Les chercheurs se demandent si l’intelligence artificielle est capable de raisonner, et ce débat s’est étendu à la linguistique informatique. Les chatbots et les modèles d’apprentissage profond peuvent-ils uniquement traiter des formes linguistiques ou peuvent-ils comprendre la sémantique ?2 Quoi que l’on pense à ce sujet, il n’en demeure pas moins que les modèles d’apprentissage automatique doivent être entraînés pour reconnaître différents mots comme des variantes morphologiques d’un mot de base. Et même traiter les mots en fonction de la morphologie et non de la sémantique. En réduisant les formes dérivatives à un seul mot racine, la racinisation et la lemmatisation aident les systèmes de recherche d’informations et les modèles d’apprentissage profond à assimiler les mots morphologiquement apparentés.

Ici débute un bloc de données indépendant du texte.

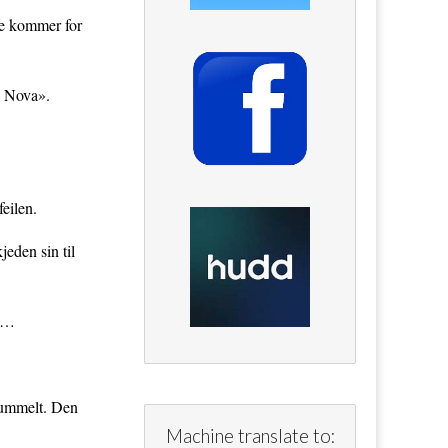
re kommer for
a Nova».
eilen.
jeden sin til
ng…
kummelt. Den
Machine translate to:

Pour de nombreuses tâches d’exploration de texte, notamment la classification de texte, le clustering, l’indexation, etc., la racinisation et la lemmatisation permettent d’améliorer la précision en réduisant la dimensionnalité des algorithmes de machine learning et en regroupant les mots morphologiquement liés. La réduction de la dimensionnalité des algorithmes peut, à son tour, améliorer l’exactitude et la précision des modèles statistiques dans le NLP, tels que les modèles thématiques et les modèles vecteurs de mots.3

Racinisation versus lemmatisation

La racinisation et la lemmatisation font partie d’une même étape des pipelines d’exploration de texte qui consiste à structurer les données textuelles brutes à des fins de traitement automatique. La racinisation et la lemmatisation suppriment toutes deux les affixes des formes dérivées des mots, ne laissant qu’une forme racine.4 Ces processus reviennent à supprimer des caractères au début et à la fin des mots. Les racines qui en résultent, ou mots de base, sont ensuite transmises pour poursuivre le traitement. Au-delà de cette similitude de base, la racinisation et la lemmatisation présentent des différences essentielles dans la manière dont elles réduisent les différentes formes d’un mot à une forme de base commune.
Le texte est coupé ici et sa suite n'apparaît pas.